Dragon Slayer

~ On this Father’s Day I honor my father, a man who slew many dragons on my behalf. ~

More than seventeen years ago, I was blessed with a hope made real.

Joy, wonder, expectation, anxiety, laughter, uncertainty.


I became a father.


Never can I shed that role. Five children will always know me as ‘dad.’ My attitudes and actions and words and thoughts and choices and proximity cannot separate me from my fatherly call. For sure, many things will quantify the quality of my parental effectiveness. But inherent with the procreative and adoptive acts that have made me a father is the unrelenting, uncompromising charge to provide and protect. To serve and to lead and to model and to nurture.

As a dad, I’ve been tested, abandoned, tempted, and tired. Celebrated and commemorated. The butt of jokes and the recipient of respect. I’ve been asked to do things I can’t and done things I shouldn’t. I’ve see my hard work ignored as demands for ‘more’ flow unceasing. I’ve been silent when my words needed voice. And there’ve been times when I spoke – and said too much.

Fatherhood is no fairy tale.
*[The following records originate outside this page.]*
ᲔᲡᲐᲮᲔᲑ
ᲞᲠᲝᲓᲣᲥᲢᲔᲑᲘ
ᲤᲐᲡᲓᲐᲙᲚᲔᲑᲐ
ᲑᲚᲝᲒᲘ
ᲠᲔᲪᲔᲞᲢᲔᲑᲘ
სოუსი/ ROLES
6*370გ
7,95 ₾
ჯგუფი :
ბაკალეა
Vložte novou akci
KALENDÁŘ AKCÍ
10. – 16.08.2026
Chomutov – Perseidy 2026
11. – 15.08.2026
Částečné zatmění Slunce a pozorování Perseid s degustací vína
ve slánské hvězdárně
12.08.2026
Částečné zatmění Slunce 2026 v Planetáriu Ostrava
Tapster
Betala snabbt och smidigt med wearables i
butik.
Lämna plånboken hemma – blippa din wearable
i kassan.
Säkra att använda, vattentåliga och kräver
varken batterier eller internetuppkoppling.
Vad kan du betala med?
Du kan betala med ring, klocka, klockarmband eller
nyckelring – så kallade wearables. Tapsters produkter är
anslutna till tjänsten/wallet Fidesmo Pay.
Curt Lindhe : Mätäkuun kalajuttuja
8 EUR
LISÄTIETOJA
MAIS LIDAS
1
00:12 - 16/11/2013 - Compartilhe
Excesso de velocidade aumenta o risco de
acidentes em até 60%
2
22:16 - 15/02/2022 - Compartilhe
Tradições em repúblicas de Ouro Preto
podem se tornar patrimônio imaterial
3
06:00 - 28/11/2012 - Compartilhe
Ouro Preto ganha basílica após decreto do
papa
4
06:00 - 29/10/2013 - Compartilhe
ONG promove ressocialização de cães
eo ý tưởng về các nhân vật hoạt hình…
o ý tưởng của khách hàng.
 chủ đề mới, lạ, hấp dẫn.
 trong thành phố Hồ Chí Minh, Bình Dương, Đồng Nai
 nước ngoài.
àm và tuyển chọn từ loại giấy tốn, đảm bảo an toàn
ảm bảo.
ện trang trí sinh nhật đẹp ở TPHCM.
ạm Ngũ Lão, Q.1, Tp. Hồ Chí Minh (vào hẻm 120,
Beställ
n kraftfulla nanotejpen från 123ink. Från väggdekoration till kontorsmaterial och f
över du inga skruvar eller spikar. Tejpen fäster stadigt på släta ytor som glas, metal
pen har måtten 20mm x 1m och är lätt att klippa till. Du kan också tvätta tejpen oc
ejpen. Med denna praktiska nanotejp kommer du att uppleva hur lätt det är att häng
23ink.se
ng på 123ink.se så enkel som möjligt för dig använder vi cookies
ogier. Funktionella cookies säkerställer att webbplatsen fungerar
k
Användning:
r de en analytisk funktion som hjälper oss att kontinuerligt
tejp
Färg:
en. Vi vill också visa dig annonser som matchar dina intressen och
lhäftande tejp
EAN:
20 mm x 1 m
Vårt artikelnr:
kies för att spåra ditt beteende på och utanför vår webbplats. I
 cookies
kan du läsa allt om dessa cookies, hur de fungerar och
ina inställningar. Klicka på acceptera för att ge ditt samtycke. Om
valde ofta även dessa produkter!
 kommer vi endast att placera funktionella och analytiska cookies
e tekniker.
Sure, our world is fantastic with real and metaphorical kings and queens and castles and feasts. Games and celebrations. Wonderful stories. We live in a Kingdom that’s here in part – with more to come.

But in the Kingdom are dragons.

Hoards of dragons. Devious, dangerous dragons that titillate our senses with the promise of personal peace and affluence. Life-stealers clothed as sex, money, and power. Villainous monsters with no bias or prejudice. Their breath is discouragement. Their claws sharp, eager to plunge deep and infect with despair. In their wake tumble wounded souls left to whither and die.

I hate dragons.

And dragons hate fathers.

Authentic fathers. Father’s who accept their role with gladness. Dads who shield and sacrifice. Engage and relate. Laugh and learn and listen and cry. Fathers who thwart the diabolical thirst for a child’s tender heart and the rending of the marital union. Men who use truth and love to push back the poisonous blend of lies, deceit, and discontentment that seeps from our scaly foe. Manly men who fight and get dirty and bloody and scream at the evil that is the dragons.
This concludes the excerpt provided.